Page images and extracted text
◇ ◇ ◇ ◇ ◇

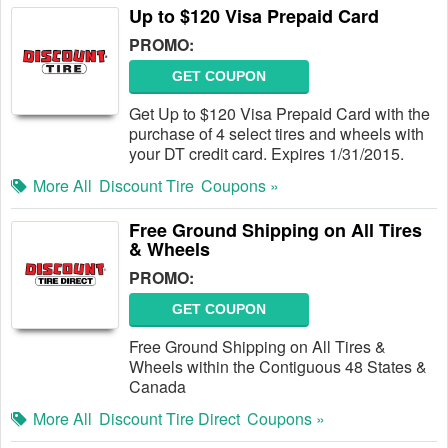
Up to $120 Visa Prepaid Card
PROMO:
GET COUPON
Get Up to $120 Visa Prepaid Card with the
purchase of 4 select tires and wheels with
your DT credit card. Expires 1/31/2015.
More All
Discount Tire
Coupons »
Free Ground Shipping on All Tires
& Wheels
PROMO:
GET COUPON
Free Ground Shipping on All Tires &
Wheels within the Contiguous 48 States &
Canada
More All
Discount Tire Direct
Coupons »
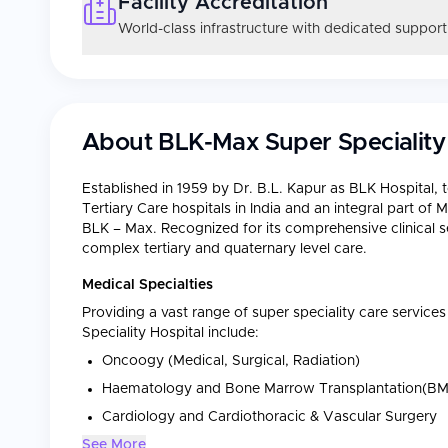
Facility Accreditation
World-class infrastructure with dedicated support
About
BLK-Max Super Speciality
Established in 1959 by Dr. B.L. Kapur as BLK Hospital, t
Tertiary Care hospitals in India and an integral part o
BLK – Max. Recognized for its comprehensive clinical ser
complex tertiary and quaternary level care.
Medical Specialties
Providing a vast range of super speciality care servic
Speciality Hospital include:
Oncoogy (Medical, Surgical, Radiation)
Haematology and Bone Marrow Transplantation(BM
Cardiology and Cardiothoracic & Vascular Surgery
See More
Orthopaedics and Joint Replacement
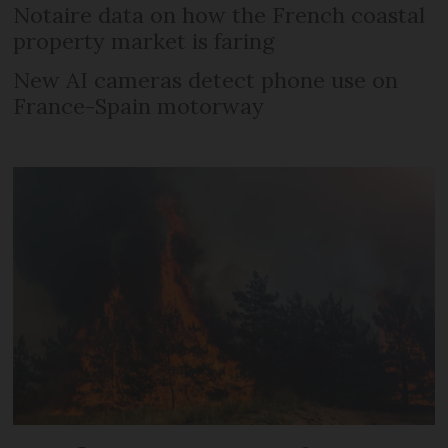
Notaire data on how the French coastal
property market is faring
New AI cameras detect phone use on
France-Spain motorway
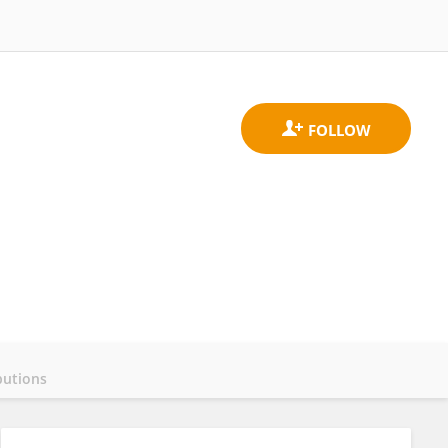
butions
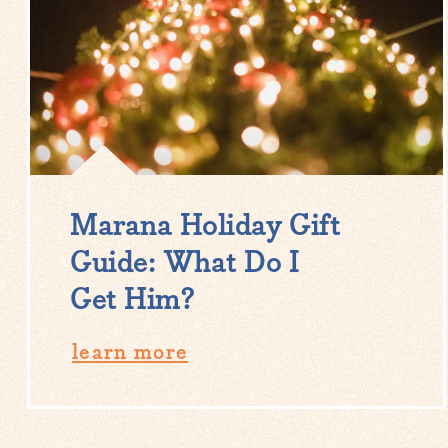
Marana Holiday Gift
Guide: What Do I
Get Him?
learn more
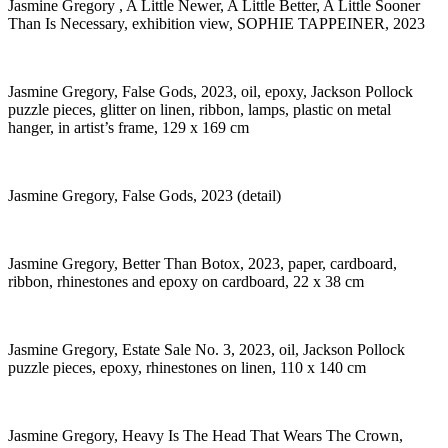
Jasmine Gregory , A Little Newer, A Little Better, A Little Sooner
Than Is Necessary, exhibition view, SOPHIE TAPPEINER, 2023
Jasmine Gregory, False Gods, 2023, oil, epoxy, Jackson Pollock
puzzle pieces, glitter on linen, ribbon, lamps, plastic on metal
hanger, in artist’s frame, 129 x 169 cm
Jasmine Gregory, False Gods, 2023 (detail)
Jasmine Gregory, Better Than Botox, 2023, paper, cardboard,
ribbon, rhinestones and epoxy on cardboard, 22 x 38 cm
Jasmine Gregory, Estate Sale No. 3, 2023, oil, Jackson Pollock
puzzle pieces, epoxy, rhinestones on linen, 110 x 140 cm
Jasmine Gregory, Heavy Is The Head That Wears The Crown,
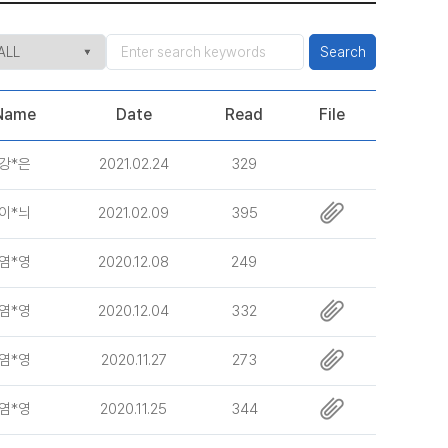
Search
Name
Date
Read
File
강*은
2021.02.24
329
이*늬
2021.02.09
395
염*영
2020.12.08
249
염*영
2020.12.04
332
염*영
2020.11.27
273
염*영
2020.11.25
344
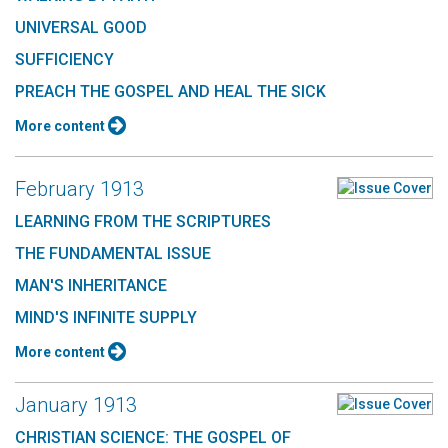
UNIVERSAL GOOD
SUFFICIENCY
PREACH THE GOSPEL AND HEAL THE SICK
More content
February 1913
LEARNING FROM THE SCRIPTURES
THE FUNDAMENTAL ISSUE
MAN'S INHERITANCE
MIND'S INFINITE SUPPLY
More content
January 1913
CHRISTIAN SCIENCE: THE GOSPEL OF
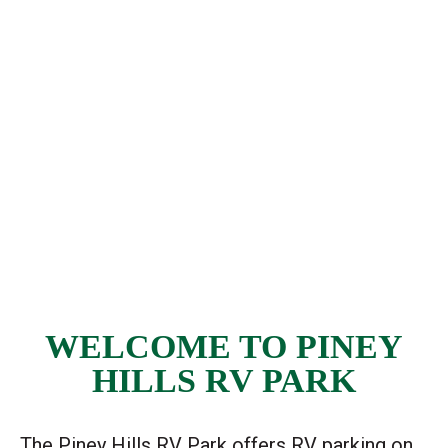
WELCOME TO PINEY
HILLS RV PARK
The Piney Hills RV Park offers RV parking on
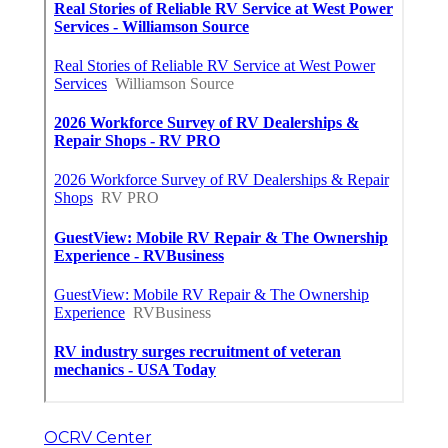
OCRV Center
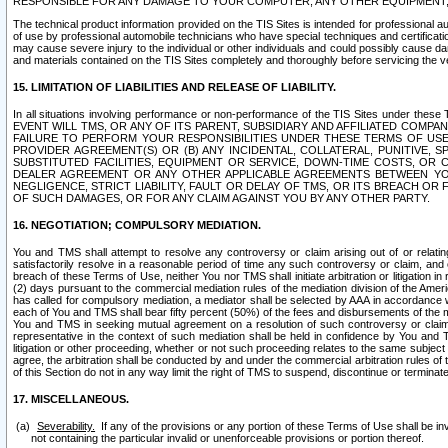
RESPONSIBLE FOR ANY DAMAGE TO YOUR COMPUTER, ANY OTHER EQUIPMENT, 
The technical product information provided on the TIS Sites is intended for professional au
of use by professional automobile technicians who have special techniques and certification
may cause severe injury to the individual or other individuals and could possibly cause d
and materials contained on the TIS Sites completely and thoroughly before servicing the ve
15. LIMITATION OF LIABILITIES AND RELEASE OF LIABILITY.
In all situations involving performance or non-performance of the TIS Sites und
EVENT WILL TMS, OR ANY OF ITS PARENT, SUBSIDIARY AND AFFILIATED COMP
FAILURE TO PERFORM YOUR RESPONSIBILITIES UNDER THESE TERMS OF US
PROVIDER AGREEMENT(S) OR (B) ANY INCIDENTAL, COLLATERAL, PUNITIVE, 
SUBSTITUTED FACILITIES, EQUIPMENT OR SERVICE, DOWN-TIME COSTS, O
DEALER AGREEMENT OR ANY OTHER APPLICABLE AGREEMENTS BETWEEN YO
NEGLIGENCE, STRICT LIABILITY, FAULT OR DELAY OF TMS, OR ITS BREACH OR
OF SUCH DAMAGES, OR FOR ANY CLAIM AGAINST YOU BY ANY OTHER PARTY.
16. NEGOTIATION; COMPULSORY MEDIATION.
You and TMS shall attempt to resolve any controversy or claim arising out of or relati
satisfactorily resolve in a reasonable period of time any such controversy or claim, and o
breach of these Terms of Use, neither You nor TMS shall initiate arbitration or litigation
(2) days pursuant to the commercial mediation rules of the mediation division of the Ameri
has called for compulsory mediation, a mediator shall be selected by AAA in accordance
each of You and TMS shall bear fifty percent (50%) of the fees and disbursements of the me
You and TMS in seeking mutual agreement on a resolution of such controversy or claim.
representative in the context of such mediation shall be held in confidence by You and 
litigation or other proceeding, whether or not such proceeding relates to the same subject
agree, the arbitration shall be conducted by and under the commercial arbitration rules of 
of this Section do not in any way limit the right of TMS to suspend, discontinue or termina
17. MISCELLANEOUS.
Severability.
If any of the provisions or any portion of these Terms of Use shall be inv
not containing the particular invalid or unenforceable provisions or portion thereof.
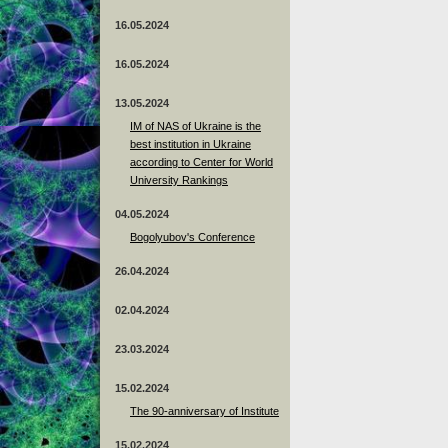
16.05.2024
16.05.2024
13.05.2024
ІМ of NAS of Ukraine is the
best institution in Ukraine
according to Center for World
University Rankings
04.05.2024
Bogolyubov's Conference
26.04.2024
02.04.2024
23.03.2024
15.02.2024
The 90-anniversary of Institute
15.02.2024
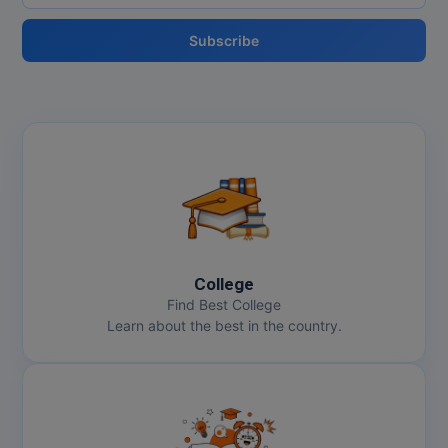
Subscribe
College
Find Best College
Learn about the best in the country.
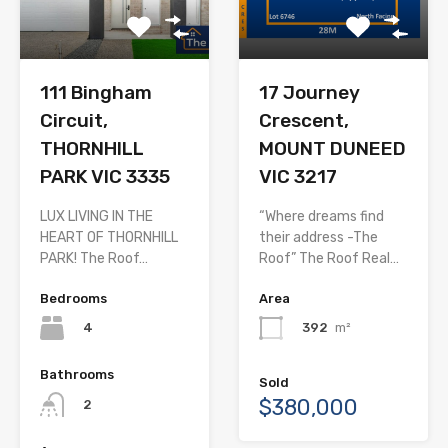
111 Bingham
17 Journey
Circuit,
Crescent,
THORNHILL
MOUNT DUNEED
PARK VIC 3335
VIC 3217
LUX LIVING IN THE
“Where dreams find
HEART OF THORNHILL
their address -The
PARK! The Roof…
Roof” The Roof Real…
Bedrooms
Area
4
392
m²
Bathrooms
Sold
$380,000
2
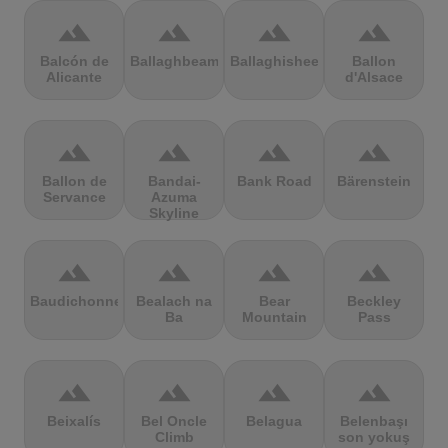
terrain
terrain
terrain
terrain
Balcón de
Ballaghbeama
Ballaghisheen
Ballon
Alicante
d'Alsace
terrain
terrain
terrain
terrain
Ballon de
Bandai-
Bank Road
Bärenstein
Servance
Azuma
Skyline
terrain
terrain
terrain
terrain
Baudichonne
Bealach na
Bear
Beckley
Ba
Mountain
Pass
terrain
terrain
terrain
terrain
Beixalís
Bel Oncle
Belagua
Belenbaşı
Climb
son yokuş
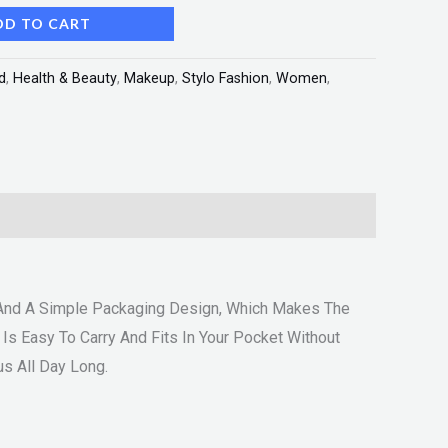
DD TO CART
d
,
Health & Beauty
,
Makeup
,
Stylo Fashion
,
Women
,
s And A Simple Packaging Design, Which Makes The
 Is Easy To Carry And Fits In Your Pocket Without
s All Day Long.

◇ ◇ ◇ ◇ ◇

What is required
When you reproduce the entries above, keep every word exactly and leave out each picture.

Response area
Up to $120 Visa Prepaid Card
PROMO:
GET COUPON
Get Up to $120 Visa Prepaid Card with the
purchase of 4 select tires and wheels with
your DT credit card. Expires 1/31/2015.
More All
Discount Tire
Coupons »
Free Ground Shipping on All Tires
& Wheels
PROMO:
GET COUPON
Free Ground Shipping on All Tires &
Wheels within the Contiguous 48 States &
Canada
More All
Discount Tire Direct
Coupons »
Facility Accreditation
World-class infrastructure with dedicated support
About
BLK-Max Super Speciality
Established in 1959 by Dr. B.L. Kapur as BLK Hospital, t
Tertiary Care hospitals in India and an integral part o
BLK – Max. Recognized for its comprehensive clinical ser
complex tertiary and quaternary level care.
Medical Specialties
Providing a vast range of super speciality care servic
Speciality Hospital include:
Oncoogy (Medical, Surgical, Radiation)
Haematology and Bone Marrow Transplantation(BM
Cardiology and Cardiothoracic & Vascular Surgery
See More
Orthopaedics and Joint Replacement
Notaire data on how the French coastal
property market is faring
New AI cameras detect phone use on
France-Spain motorway
butions
Marana Holiday Gift
Guide: What Do I
Get Him?
learn more
Jasmine Gregory , A Little Newer, A Little Better, A Little Sooner
Than Is Necessary, exhibition view, SOPHIE TAPPEINER, 2023
Jasmine Gregory, False Gods, 2023, oil, epoxy, Jackson Pollock
puzzle pieces, glitter on linen, ribbon, lamps, plastic on metal
hanger, in artist’s frame, 129 x 169 cm
Jasmine Gregory, False Gods, 2023 (detail)
Jasmine Gregory, Better Than Botox, 2023, paper, cardboard,
ribbon, rhinestones and epoxy on cardboard, 22 x 38 cm
Jasmine Gregory, Estate Sale No. 3, 2023, oil, Jackson Pollock
puzzle pieces, epoxy, rhinestones on linen, 110 x 140 cm
Jasmine Gregory, Heavy Is The Head That Wears The Crown,
Search
Name
Date
Read
File
강*은
2021.02.24
329
이*늬
2021.02.09
395
염*영
2020.12.08
249
염*영
2020.12.04
332
염*영
2020.11.27
273
염*영
2020.11.25
344
UNIVERSAL GOOD
SUFFICIENCY
PREACH THE GOSPEL AND HEAL THE SICK
More content
February 1913
LEARNING FROM THE SCRIPTURES
THE FUNDAMENTAL ISSUE
MAN'S INHERITANCE
MIND'S INFINITE SUPPLY
More content
January 1913
CHRISTIAN SCIENCE: THE GOSPEL OF
WELCOME TO PINEY
HILLS RV PARK
The Piney Hills RV Park offers RV parking on
OCRV Center
RESPONSIBLE FOR ANY DAMAGE TO YOUR COMPUTER, ANY OTHER EQUIPMENT, 
The technical product information provided on the TIS Sites is intended for professional au
of use by professional automobile technicians who have special techniques and certification
may cause severe injury to the individual or other individuals and could possibly cause d
and materials contained on the TIS Sites completely and thoroughly before servicing the ve
15. LIMITATION OF LIABILITIES AND RELEASE OF LIABILITY.
In all situations involving performance or non-performance of the TIS Sites und
EVENT WILL TMS, OR ANY OF ITS PARENT, SUBSIDIARY AND AFFILIATED COMP
FAILURE TO PERFORM YOUR RESPONSIBILITIES UNDER THESE TERMS OF US
PROVIDER AGREEMENT(S) OR (B) ANY INCIDENTAL, COLLATERAL, PUNITIVE, 
SUBSTITUTED FACILITIES, EQUIPMENT OR SERVICE, DOWN-TIME COSTS, O
DEALER AGREEMENT OR ANY OTHER APPLICABLE AGREEMENTS BETWEEN YO
NEGLIGENCE, STRICT LIABILITY, FAULT OR DELAY OF TMS, OR ITS BREACH OR
OF SUCH DAMAGES, OR FOR ANY CLAIM AGAINST YOU BY ANY OTHER PARTY.
16. NEGOTIATION; COMPULSORY MEDIATION.
You and TMS shall attempt to resolve any controversy or claim arising out of or relati
satisfactorily resolve in a reasonable period of time any such controversy or claim, and o
breach of these Terms of Use, neither You nor TMS shall initiate arbitration or litigation
(2) days pursuant to the commercial mediation rules of the mediation division of the Ameri
has called for compulsory mediation, a mediator shall be selected by AAA in accordance
each of You and TMS shall bear fifty percent (50%) of the fees and disbursements of the me
You and TMS in seeking mutual agreement on a resolution of such controversy or claim.
representative in the context of such mediation shall be held in confidence by You and 
litigation or other proceeding, whether or not such proceeding relates to the same subject
agree, the arbitration shall be conducted by and under the commercial arbitration rules of 
of this Section do not in any way limit the right of TMS to suspend, discontinue or termina
17. MISCELLANEOUS.
Severability.
If any of the provisions or any portion of these Terms of Use shall be inv
not containing the particular invalid or unenforceable provisions or portion thereof.
16.05.2024
16.05.2024
13.05.2024
ІМ of NAS of Ukraine is the
best institution in Ukraine
according to Center for World
University Rankings
04.05.2024
Bogolyubov's Conference
26.04.2024
02.04.2024
23.03.2024
15.02.2024
The 90-anniversary of Institute
15.02.2024
Subscribe
College
Find Best College
Learn about the best in the country.
111 Bingham
17 Journey
Circuit,
Crescent,
THORNHILL
MOUNT DUNEED
PARK VIC 3335
VIC 3217
LUX LIVING IN THE
“Where dreams find
HEART OF THORNHILL
their address -The
PARK! The Roof…
Roof” The Roof Real…
Bedrooms
Area
4
392
m²
Bathrooms
Sold
$380,000
2
terrain
terrain
terrain
terrain
Balcón de
Ballaghbeama
Ballaghisheen
Ballon
Alicante
d'Alsace
terrain
terrain
terrain
terrain
Ballon de
Bandai-
Bank Road
Bärenstein
Servance
Azuma
Skyline
terrain
terrain
terrain
terrain
Baudichonne
Bealach na
Bear
Beckley
Ba
Mountain
Pass
terrain
terrain
terrain
terrain
Beixalís
Bel Oncle
Belagua
Belenbaşı
Climb
son yokuş
DD TO CART
d
,
Health & Beauty
,
Makeup
,
Stylo Fashion
,
Women
,
s And A Simple Packaging Design, Which Makes The
 Is Easy To Carry And Fits In Your Pocket Without
s All Day Long.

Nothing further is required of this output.